Winter fingered the pouch at her belt, the one she had taken from the dealer. Winter shivered. There seemed to be only pain left inside her, from the man she had killed, from what she had done in Navone, at the distance she felt from Knot and Lian, from losing her father.

She could escape that pain, though. Winter reached into the pouch, put the frost to her lips, and swallowed. She waited impatiently, hoping the high would take her away. She waited. And waited.

And waited.

After a few moments, Winter took another crystal. Still, it had no effect. Panicking, she reached into the pouch and took the last one.

Nothing happened.

The man had given her fakes, and she’d killed him for it.

Winter sat on the bed, face buried in her hands. Her cloak smelled of vomit and blood. She felt exhausted, yet her mind raged. She saw herself plunging the dagger into the man’s heart. She saw it as clearly as she saw all the death she had caused in Navone.

She
was
a murderer. She had tried to deny it before, but now…

There was another option. The dagger rested at her hip. Simple to slide it through her own heart, as easily as she had slid it through the dealer’s. She wouldn’t have to feel this way.

She looked up, and her eyes locked on the pack in the corner of the room. Knot’s pack.

Winter almost leapt towards it, emptying its contents onto the floor. The pouch of crystals wasn’t difficult to find. She held it close to her heart, felt the satisfying weight of it in her fingers. Nine or ten crystals left. Enough to keep her going for a few more days. Enough to numb her.

She raised one
faltira
crystal to her lips just as the door opened behind her.

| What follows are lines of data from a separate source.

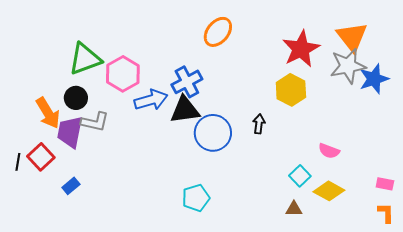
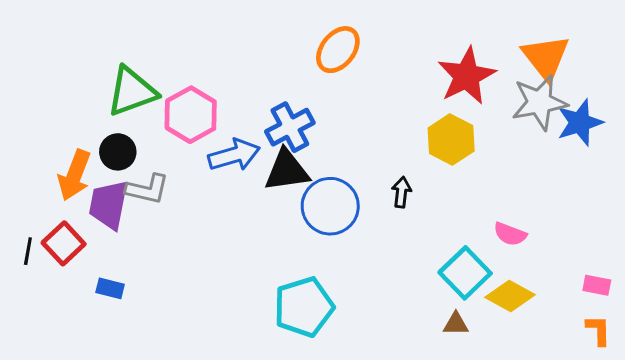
orange arrow: (48, 113) -> (74, 175), turned 52
cyan square: (300, 176) -> (465, 273), size x1.5
blue rectangle: (71, 186) -> (110, 288), turned 54
cyan pentagon: (196, 198) -> (304, 307), size x1.4

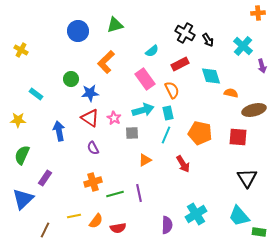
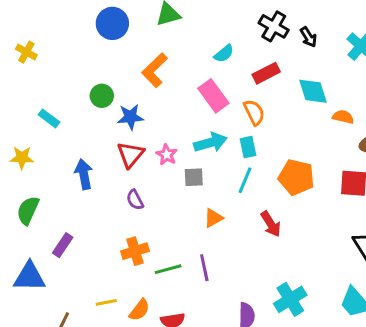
red triangle: (90, 118) -> (130, 155), turned 36
blue triangle: (23, 199) -> (29, 277), turned 45

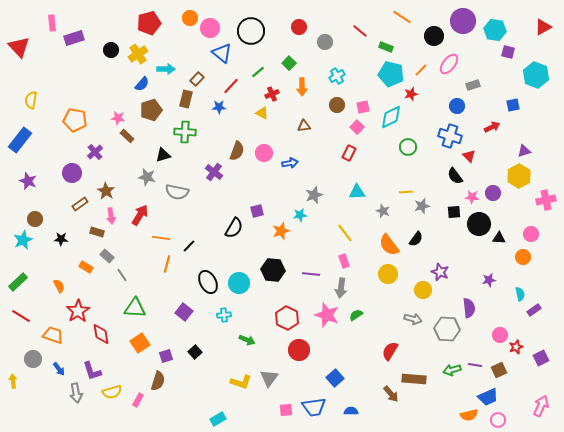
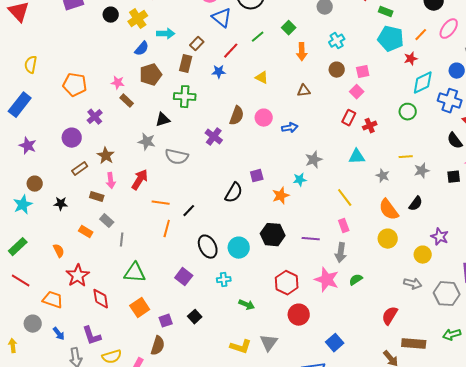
red cross: (272, 94) -> (370, 126), moved
cyan diamond: (391, 117) -> (423, 83), moved
gray line: (122, 275) -> (122, 240), turned 40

Winter’s head swung around, and her hand dropped to her side.
Canta’s death
, she thought.
Of course this would happen
.

“Hello, princess.”

It was Lian.

Immediately Winter moved away, sitting down on the bed and wrapping her arms around herself. She was conscious of the frost in her fist, could feel its lightness.

“Where’s Knot?” Winter asked.

Lian closed the door behind him. “Not back yet.”

“If you’re going to give me some lecture about putting everyone in danger, spare me. I know what I’ve done. Last thing I need is you to rub it in my face.”

Lian only stood there, watching her.

“What do you want, Lian?”

“I want you to listen,” Lian said quietly. He sat next to her on the bed. “Look at me, Winter.”

Instinctively, Winter looked away. How could she face him after what she had done?

“Please,” he said. “I need you to see me.”

Winter realized she was shivering. She turned to look at Lian. His cheeks were wet.

“I’m so sorry,” Lian whispered, looking right into her eyes. He was leaving her; that much was obvious. Beneath the fear and the guilt, Winter was relieved. At least now he would be free of her.